唐突に「若くて綺麗なのに白髪染めないの」と言われ、「おお、それな!久しぶりに聞いたな」と思った。
染めるのをやめて根本がスカンク模様になっていた頃はまあまあ言われたが、近頃はあまり聞かなくなっていたのだ。
(言うまでもなく「若くて綺麗」のところはお世辞というか、汚染水を水で薄めて基準値以下にしようする心づくしの枕詞にすぎず、もちろん私は45歳であって45歳にしか見えない。誰だってそうだ)
はい、ジェントルマン。こちとら言われる前から知っているんです、いつでも誰からでもそういうことを言われうることを。
なにしろ物心ついてから「もっと痩せたらかわいいのに」「もっと髪伸ばしたらかわいいのに」「化粧したらかわいいのに」「もっと足出したらかわいいのに」と、常に誰かの美的水準に合わせるために身体を加工せよというメッセージを途切れなく受け続けながら生きてきた身の上。

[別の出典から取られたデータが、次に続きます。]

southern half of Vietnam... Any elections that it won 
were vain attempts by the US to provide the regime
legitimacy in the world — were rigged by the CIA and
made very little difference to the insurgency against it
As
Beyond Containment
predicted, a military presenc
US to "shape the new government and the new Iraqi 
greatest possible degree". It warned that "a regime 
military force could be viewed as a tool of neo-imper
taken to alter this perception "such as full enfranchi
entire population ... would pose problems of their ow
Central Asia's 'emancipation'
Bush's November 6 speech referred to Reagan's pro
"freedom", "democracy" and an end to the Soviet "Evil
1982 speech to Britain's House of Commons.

髪の色が変わったら「その色じゃ駄目なのに」と言われるのはどう考えても当然の流れだ。
ところで、私の母は3年前になくなったのだが、最後の20年くらいはまったく会っていなかったため、写真を見せられたときは本当に誰だか分からなかった。
父に「この頭真っ白な人誰?」と聞いたら「お前の親だ」と言われて、はっはーん、となったものだ。
つまり30年後の自分じゃないか。
私は7歳くらいになるまで毛抜きで白髪を抜かされていた。
グルーミングの猿よろしく一本ずつ頭の毛を抜かせながら母は
「だんだんババア、だんだんババア」という陰惨この上ない鼻歌を歌ったものだ。
考えてみればあの頃、彼女はまだ30代だったはずで、バブル経済の端っこでブルーカラーの父の給料もきちんと毎年上がっていたに違いない。
それでも、彼女が自分の身なりに金を使うことは決して無く、いつも適当なショートカットで寄る年波に任せて髪はただ白くなっていった。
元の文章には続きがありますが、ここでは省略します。